**TASK GOAL:**
Transcribe word for word the lines below from the line with "Image resolution: width=243, height=2576." through the line with "Преподаватели (26, 2526)", ends included.

**RECORDS FOR THIS EXERCISE:**
::::
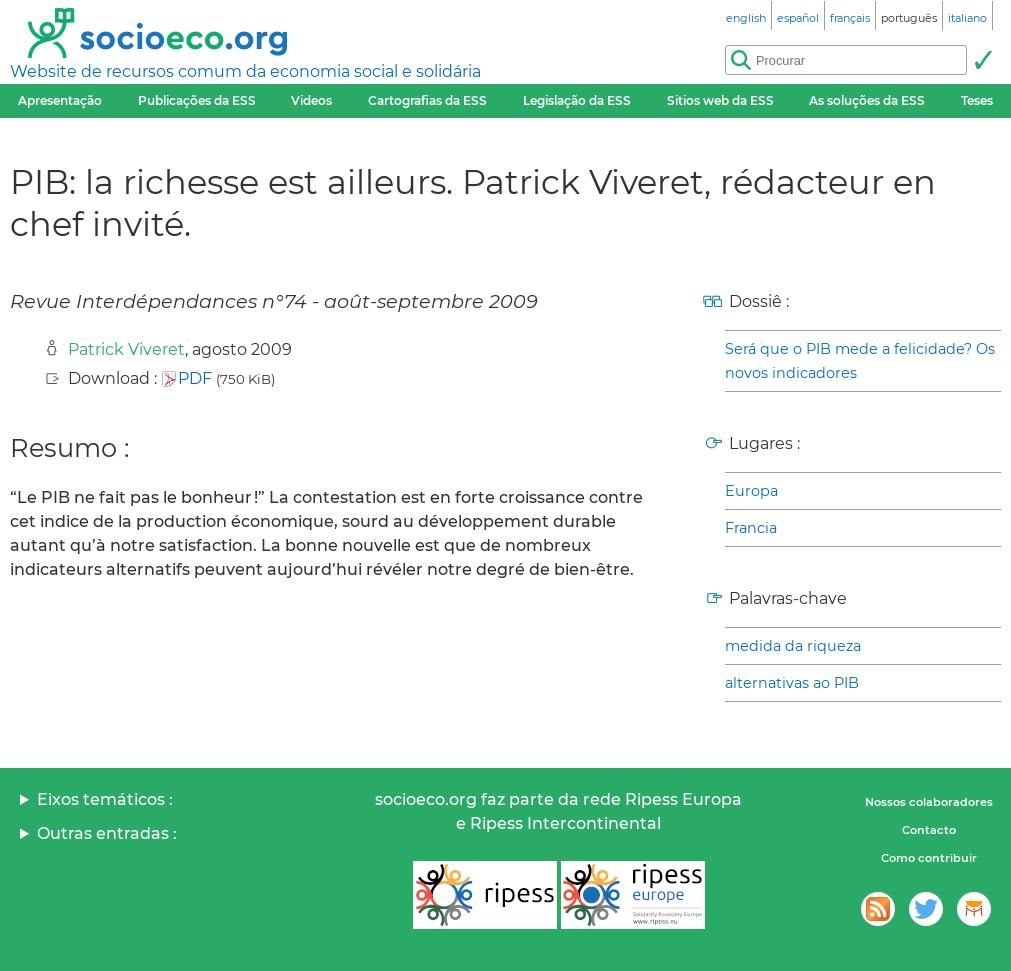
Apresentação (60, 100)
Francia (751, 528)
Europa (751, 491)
::::
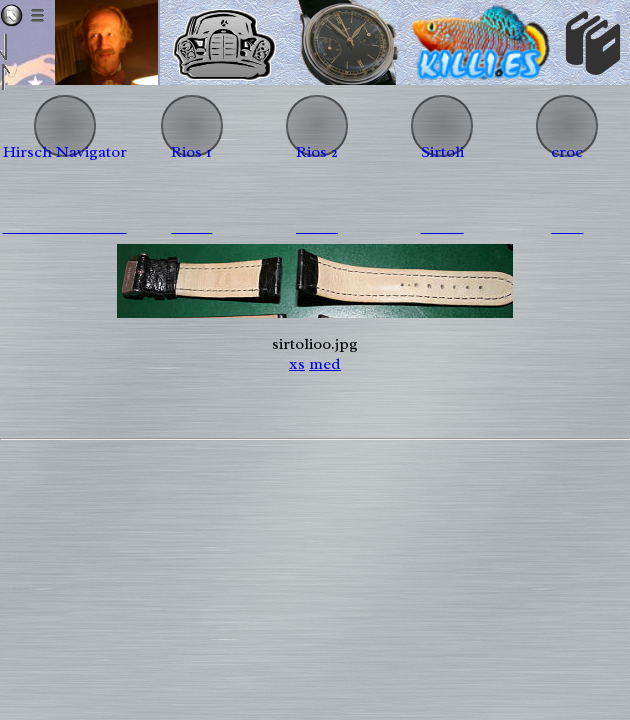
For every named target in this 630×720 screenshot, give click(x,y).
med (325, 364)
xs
::::
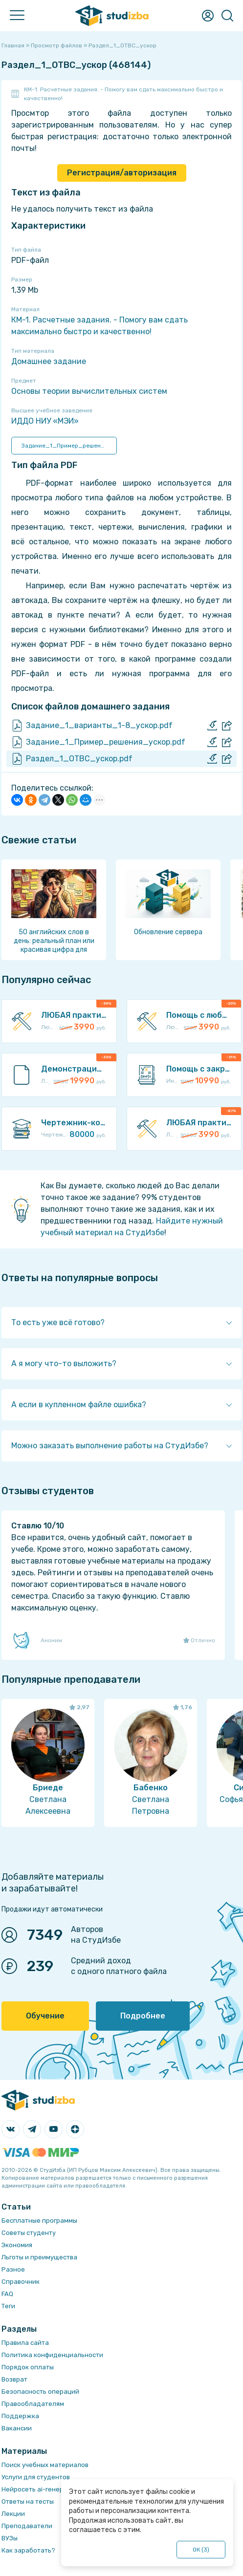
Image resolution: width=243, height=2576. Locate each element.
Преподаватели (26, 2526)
::::
**ANSWER TO THIS PROBLEM:**
Image resolution: width=243, height=2576. Locate each element.
Преподаватели (26, 2526)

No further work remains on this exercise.